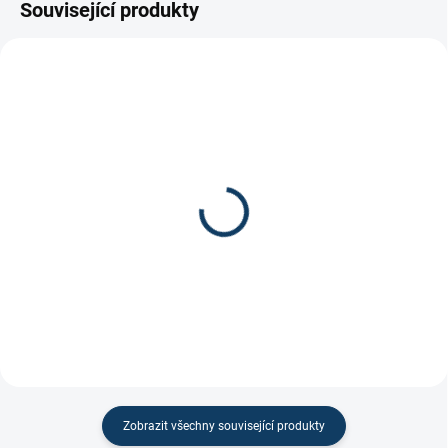
Související produkty
Koncovka Rocketgrip
Gripová páska na
Ultragrip INT/Senior
hokejku
499 Kč
100 Kč
Zobrazit všechny související produkty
################
Problem statement
Each line in the data that holds the word "produkty" must be copied.

Response for this exercise
Související produkty
Zobrazit všechny související produkty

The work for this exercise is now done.